What is expected. Without including any pictures, please copy every entry below exactly.

▬▬▬▬▬▬

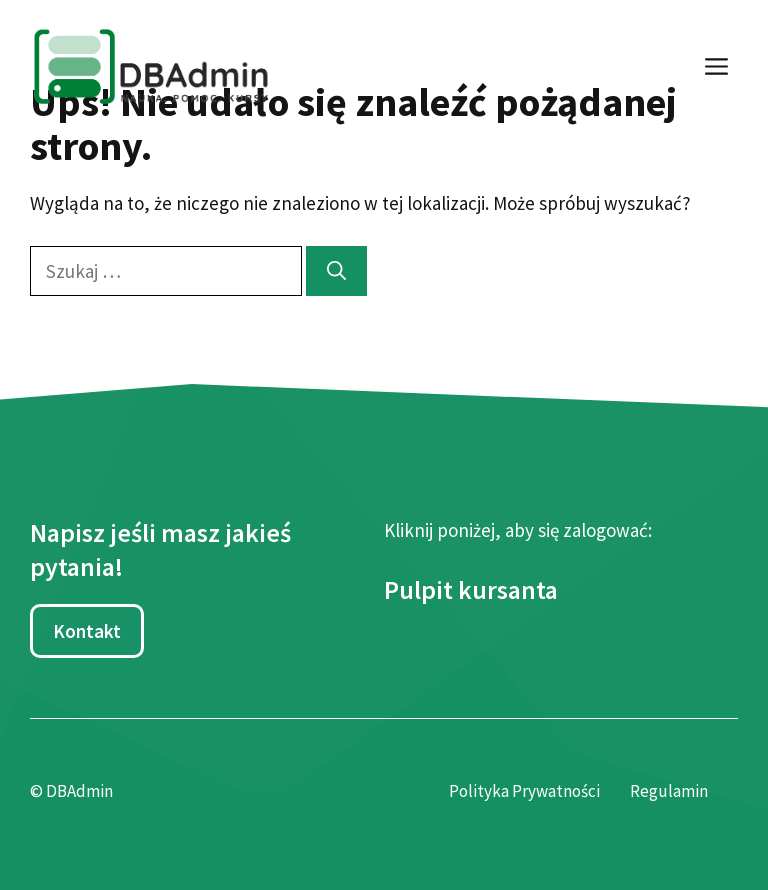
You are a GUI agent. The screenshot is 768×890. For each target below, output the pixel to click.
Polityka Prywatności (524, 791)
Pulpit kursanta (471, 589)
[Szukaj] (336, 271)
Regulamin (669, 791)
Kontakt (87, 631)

▬▬▬▬▬▬

Expected answer.
You are a GUI agent. The screenshot is 768×890. For each target below, output the pixel to click.
Polityka Prywatności (524, 791)
Pulpit kursanta (471, 589)
[Szukaj] (336, 271)
Regulamin (669, 791)
Kontakt (87, 631)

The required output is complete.